ACTIVITY: Reproduce every record verbatim but drop the pictures.

INPUT DATA:
== Segment start ==
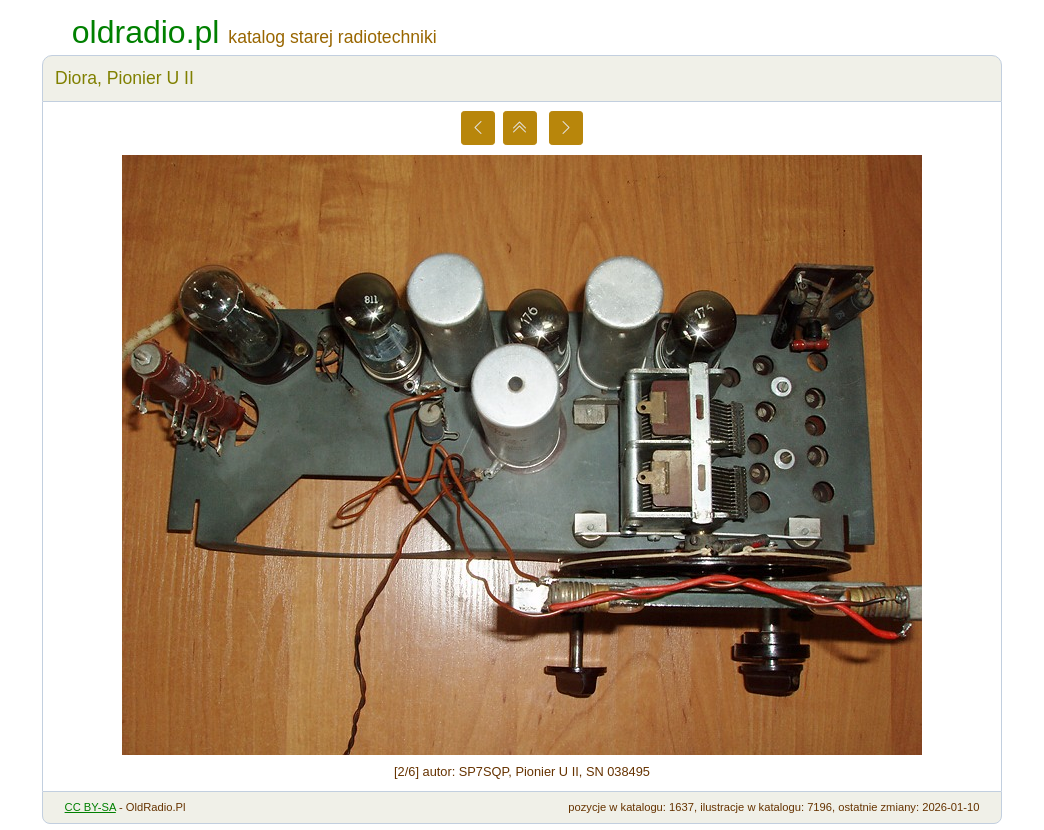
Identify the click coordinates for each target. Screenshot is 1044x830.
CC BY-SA (90, 807)
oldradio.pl (146, 32)
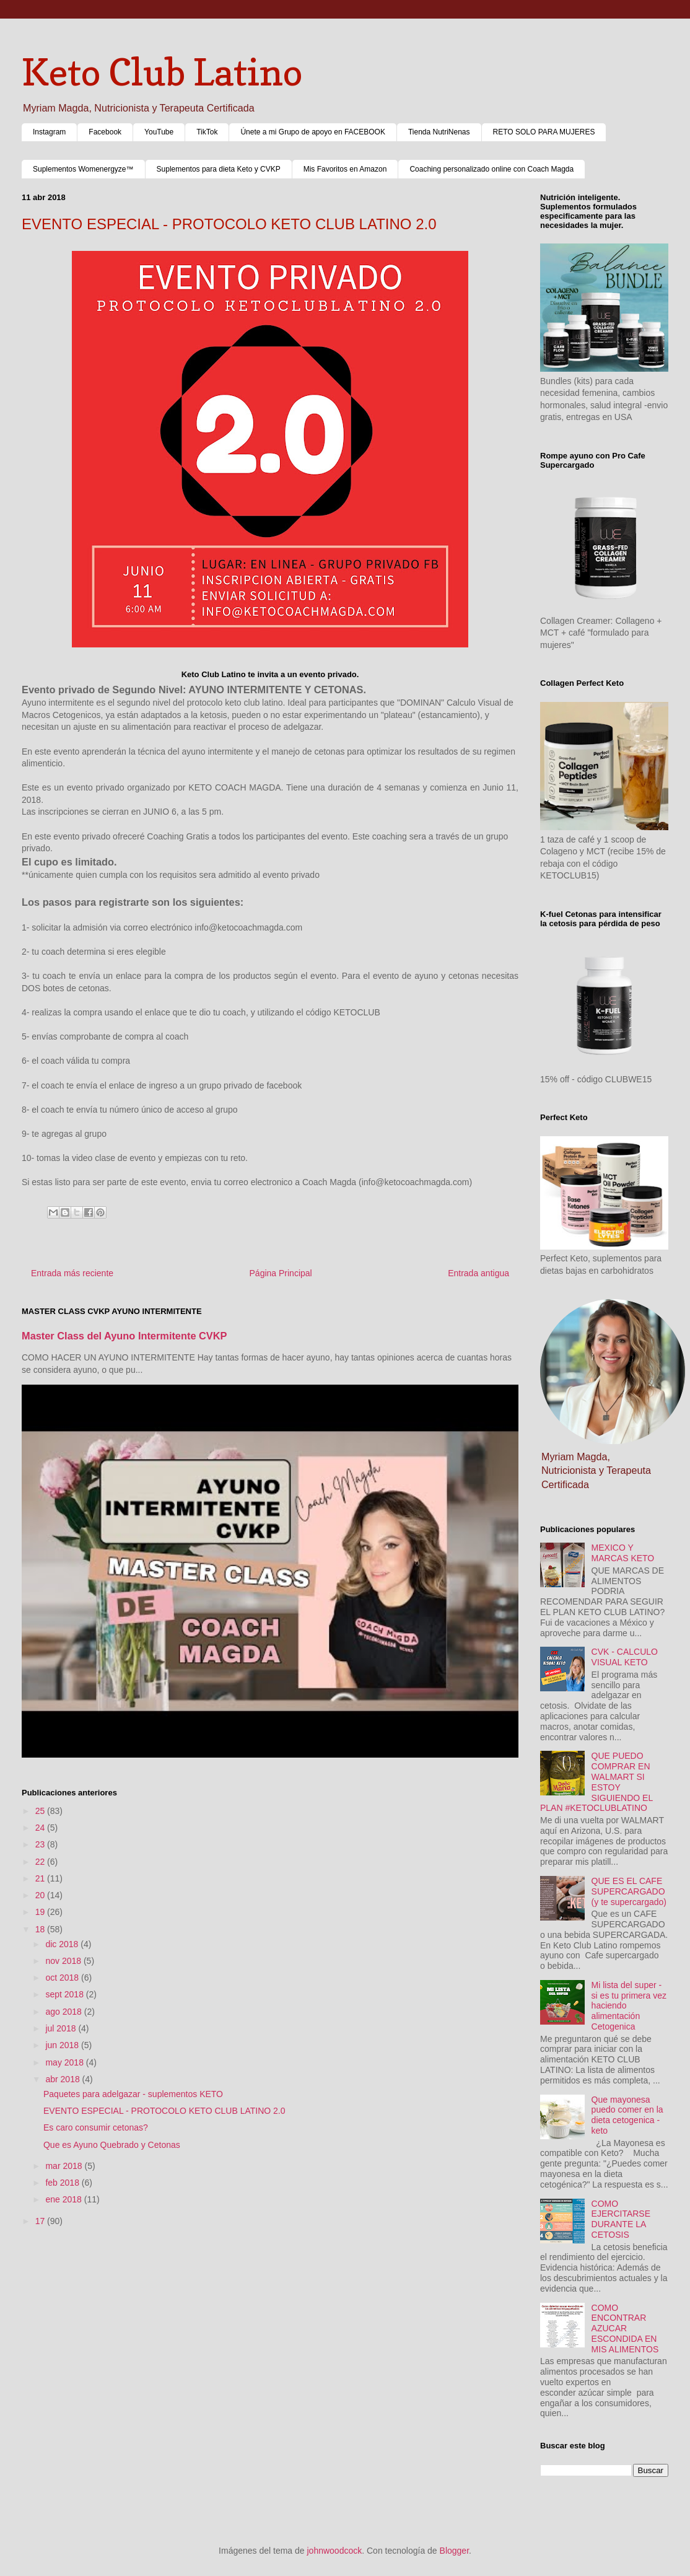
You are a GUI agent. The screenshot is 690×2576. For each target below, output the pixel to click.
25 (41, 1811)
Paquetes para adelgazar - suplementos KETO (133, 2094)
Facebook (105, 132)
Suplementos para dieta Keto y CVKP (219, 169)
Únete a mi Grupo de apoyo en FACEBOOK (312, 132)
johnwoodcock (334, 2551)
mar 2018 (64, 2166)
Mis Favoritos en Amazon (345, 169)
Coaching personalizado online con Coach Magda (491, 169)
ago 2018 (64, 2012)
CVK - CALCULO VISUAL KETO (625, 1657)
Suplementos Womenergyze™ (83, 169)
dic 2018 (63, 1944)
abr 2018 (63, 2079)
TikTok (206, 132)
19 (41, 1912)
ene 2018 (64, 2199)
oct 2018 (63, 1977)
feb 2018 (63, 2183)
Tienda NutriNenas (439, 132)
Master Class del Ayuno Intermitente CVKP (124, 1335)
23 (41, 1844)
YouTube (158, 132)
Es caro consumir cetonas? (95, 2127)
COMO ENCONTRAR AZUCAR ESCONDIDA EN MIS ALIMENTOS (625, 2328)
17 (41, 2221)
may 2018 (65, 2062)
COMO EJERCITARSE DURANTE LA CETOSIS (621, 2219)
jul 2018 (61, 2028)
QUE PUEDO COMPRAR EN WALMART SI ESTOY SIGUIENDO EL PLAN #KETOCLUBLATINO (596, 1782)
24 (41, 1828)
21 (41, 1878)
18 (41, 1929)
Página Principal (281, 1273)
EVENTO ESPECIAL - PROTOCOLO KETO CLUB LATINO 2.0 (164, 2111)
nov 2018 (64, 1961)
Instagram (49, 132)
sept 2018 (65, 1994)
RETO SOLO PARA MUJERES (544, 132)
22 (41, 1862)
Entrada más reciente (72, 1273)
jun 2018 (63, 2045)
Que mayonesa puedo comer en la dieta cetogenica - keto (627, 2115)
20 (41, 1895)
== Segment end ==
SOLUTION:
Identify the click coordinates for each target. Screenshot is 1044x830.
CC BY-SA (90, 807)
oldradio.pl (146, 32)
You are a GUI agent. The screenshot is 690×2576. For each target below, output the pixel to click.
25 (41, 1811)
Paquetes para adelgazar - suplementos KETO (133, 2094)
Facebook (105, 132)
Suplementos para dieta Keto y CVKP (219, 169)
Únete a mi Grupo de apoyo en FACEBOOK (312, 132)
johnwoodcock (334, 2551)
mar 2018 (64, 2166)
Mis Favoritos en Amazon (345, 169)
Coaching personalizado online con Coach Magda (491, 169)
ago 2018 (64, 2012)
CVK - CALCULO VISUAL KETO (625, 1657)
Suplementos Womenergyze™ (83, 169)
dic 2018 (63, 1944)
abr 2018 (63, 2079)
TikTok (206, 132)
19 (41, 1912)
ene 2018 (64, 2199)
oct 2018 (63, 1977)
feb 2018 (63, 2183)
Tienda NutriNenas (439, 132)
Master Class del Ayuno Intermitente CVKP (124, 1335)
23 (41, 1844)
YouTube (158, 132)
Es caro consumir cetonas? (95, 2127)
COMO ENCONTRAR AZUCAR ESCONDIDA EN MIS ALIMENTOS (625, 2328)
17 (41, 2221)
may 2018 (65, 2062)
COMO EJERCITARSE DURANTE LA CETOSIS (621, 2219)
jul 2018 (61, 2028)
QUE PUEDO COMPRAR EN WALMART SI ESTOY SIGUIENDO EL PLAN #KETOCLUBLATINO (596, 1782)
24 (41, 1828)
21 (41, 1878)
18 (41, 1929)
Página Principal (281, 1273)
EVENTO ESPECIAL - PROTOCOLO KETO CLUB LATINO 2.0 (164, 2111)
nov 2018 (64, 1961)
Instagram (49, 132)
sept 2018 (65, 1994)
RETO SOLO PARA MUJERES (544, 132)
22 (41, 1862)
Entrada más reciente (72, 1273)
jun 2018 (63, 2045)
Que mayonesa puedo comer en la dieta cetogenica - keto (627, 2115)
20 (41, 1895)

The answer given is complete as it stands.